Deux semaines de souscriptions n’ont pas suffi à atteindre le tiers de la somme fixée par Canonical : à ce jour, et alors que le projet Ubuntu Edge sur Indiegogo a démarré le 22 juillet derniers, seuls 9,05 millions de dollars ont été réunis, quand l’objectif à atteindre est de 32 millions de dollars sonnants et trébuchants. Malgré l’enthousiasme des participants, le prix fixé par la firme avait de quoi freiner leurs ardeurs : 830 dollars pour un smartphone (passé une courte période de promotion ou Canonical le proposait à 600 dollars), auxquels il fallait ajouter 30 dollars pour toute livraison hors des frontières américaines et britanniques.

Canonical mise sur une réduction tarifaire

Puisque le temps presse, Canonical a pris le taureau par les cornes, choisissant de baisser le tarif de son Ubuntu Edge, désormais fixé à 695 dollars, pour une livraison estimée à mai 2014. Une ristourne de 135 dollars suffira-t-elle à convaincre les foules, alors même que cet appareil est le premier à combiner les OS Android et Ubuntu Mobile, et que des marques aux qualités connues de tous proposent des terminaux haut de gamme dans la même fourchette tarifaire ?

Ceux qui parient sur l’Ubuntu Edge s’offriront un smartphone doté du dual-boot, comme précisé ci-dessus, mais aussi d’un processeur que l’on attend particulièrement puissant et couplé à 4 Go de RAM, et d’un espace de stockage titanesque de 128 Go et d’un écran de 4,5 pouces HD (1280 x 720 pixels) et recouvert d’un verre saphir. Il sera en outre compatible avec le réseau dual-LTE. Malgré cette fiche technique provisoire alléchante, conservons en tête les difficultés rencontrés par nombre de projets faisant appel au crowdfunding. Dans la mesure où seule une entreprise a fait le pari de fournir les 80 000 dollars du bundle entreprise à Canonical (sur 50 packs), tous les doutes sont permis.

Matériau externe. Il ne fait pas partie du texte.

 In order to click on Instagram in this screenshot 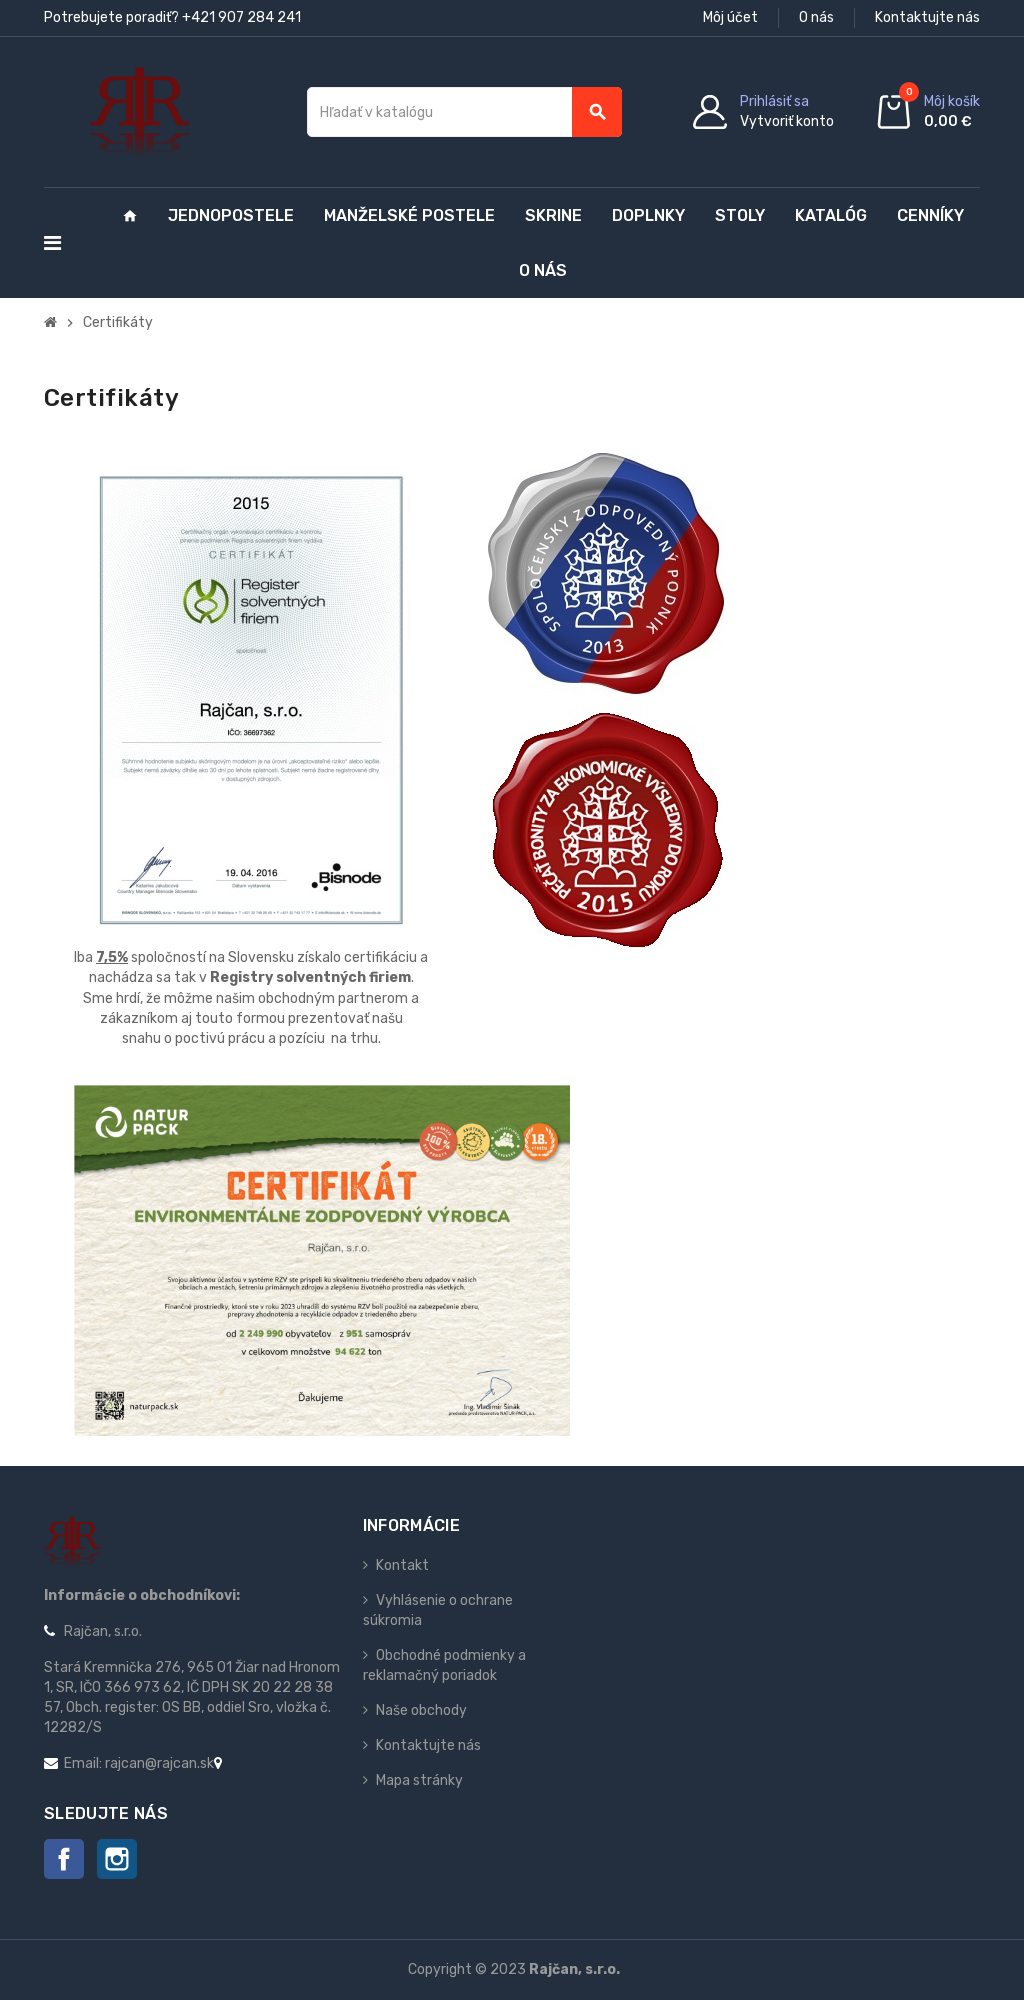, I will do `click(117, 1859)`.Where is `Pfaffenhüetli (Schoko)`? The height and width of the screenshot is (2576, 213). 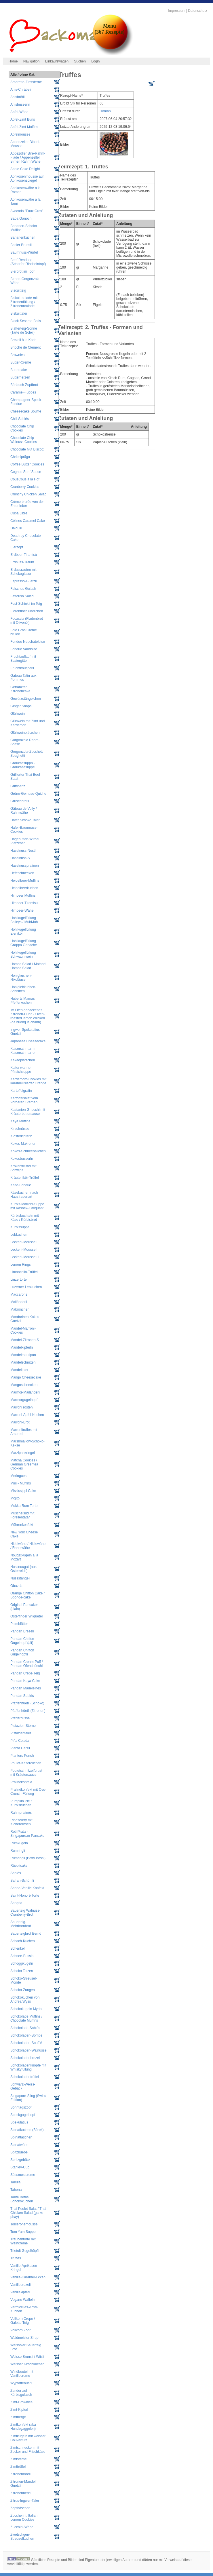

Une certaine amertume également peut-être : pensez que si l’Ubuntu Edge s’est permis cette réduction, c’est également parce qu’il le pouvait. La souscription sur Indiegogo lui a en effet permis de faire baisser les prix auprès de ses fournisseurs, comme Canonical l’indique lui-même : « Depuis que la campagne a commencé, atteignant des records dès son premier jour, nous avons négocié avec plusieurs fournisseurs majeurs de composants qui souhaitent voir le Edge atteindre son but et mener à l’adoption de nouvelles technologies mobiles ». Un prix trop élevé choisi d’emblée et imposé aux enthousiastes, un moyen pour faire pression sur des fournisseurs et les contraindre à baisser les prix ? Certes, mais aussi pour s’imposer comme un acteur du monde de la mobilité sur lequel il faut désormais compter.